(Stored data)

◇ ◇ ◇ ◇ ◇ ◇ ◇

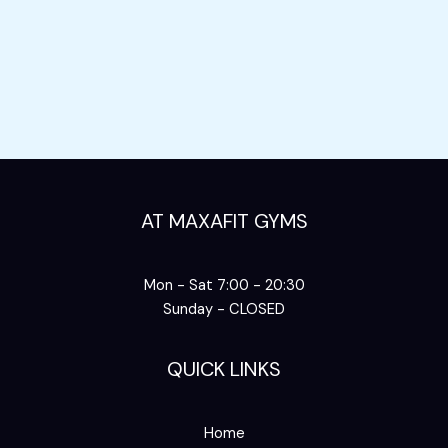
AT MAXAFIT GYMS
Mon - Sat 7:00 - 20:30
Sunday - CLOSED
QUICK LINKS
Home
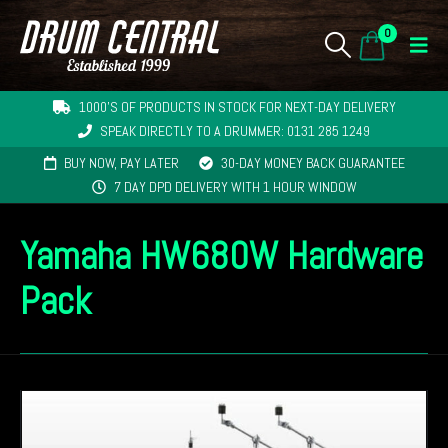
0
1000'S OF PRODUCTS IN STOCK FOR NEXT-DAY DELIVERY
SPEAK DIRECTLY TO A DRUMMER: 0131 285 1249
BUY NOW, PAY LATER
30-DAY MONEY BACK GUARANTEE
7 DAY DPD DELIVERY WITH 1 HOUR WINDOW
Yamaha HW680W Hardware
Pack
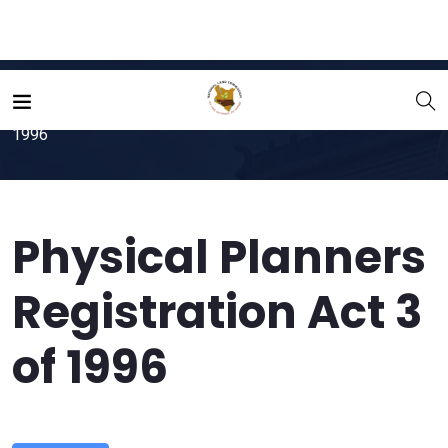
Home
File
Physical Planners Registration Act 3 of
1996
Physical Planners
Registration Act 3
of 1996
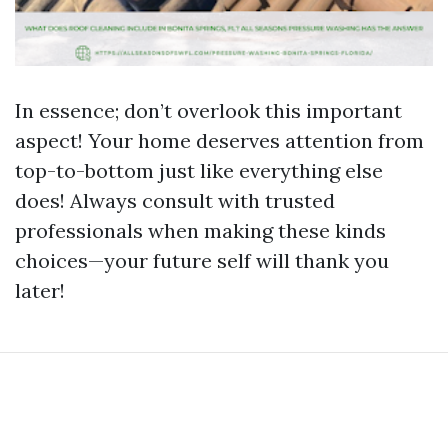
In essence; don’t overlook this important
aspect! Your home deserves attention from
top-to-bottom just like everything else
does! Always consult with trusted
professionals when making these kinds
choices—your future self will thank you
later!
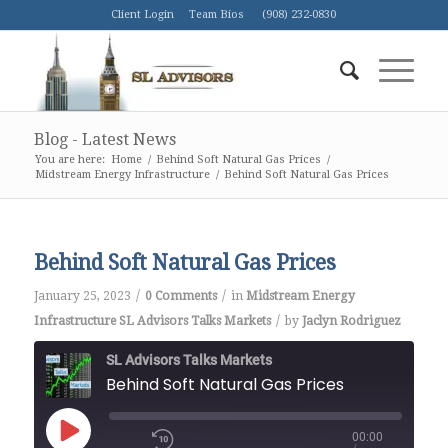
Client Login
Team Bios
(908) 232-0830
Blog - Latest News
You are here:
Home
/
Behind Soft Natural Gas Prices
/
Midstream Energy Infrastructure
/
Behind Soft Natural Gas Prices
Behind Soft Natural Gas Prices
/
/
January 25, 2023
0 Comments
in
Midstream Energy
/
Infrastructure
SL Advisors Talks Markets
by
Jaclyn Rodriguez
SL Advisors Talks Markets
Behind Soft Natural Gas Prices
00:00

◇ ◇ ◇ ◇ ◇ ◇ ◇

• _WHAT THIS TASK INVOLVES_
Leaving pictures aside, write out each record above exactly as given.

• _ANSWER BELOW_
AT MAXAFIT GYMS
Mon - Sat 7:00 - 20:30
Sunday - CLOSED
QUICK LINKS
Home
0
1000'S OF PRODUCTS IN STOCK FOR NEXT-DAY DELIVERY
SPEAK DIRECTLY TO A DRUMMER: 0131 285 1249
BUY NOW, PAY LATER
30-DAY MONEY BACK GUARANTEE
7 DAY DPD DELIVERY WITH 1 HOUR WINDOW
Yamaha HW680W Hardware
Pack
Home
File
Physical Planners Registration Act 3 of
1996
Physical Planners
Registration Act 3
of 1996
In essence; don’t overlook this important
aspect! Your home deserves attention from
top-to-bottom just like everything else
does! Always consult with trusted
professionals when making these kinds
choices—your future self will thank you
later!
Client Login
Team Bios
(908) 232-0830
Blog - Latest News
You are here:
Home
/
Behind Soft Natural Gas Prices
/
Midstream Energy Infrastructure
/
Behind Soft Natural Gas Prices
Behind Soft Natural Gas Prices
/
/
January 25, 2023
0 Comments
in
Midstream Energy
/
Infrastructure
SL Advisors Talks Markets
by
Jaclyn Rodriguez
SL Advisors Talks Markets
Behind Soft Natural Gas Prices
00:00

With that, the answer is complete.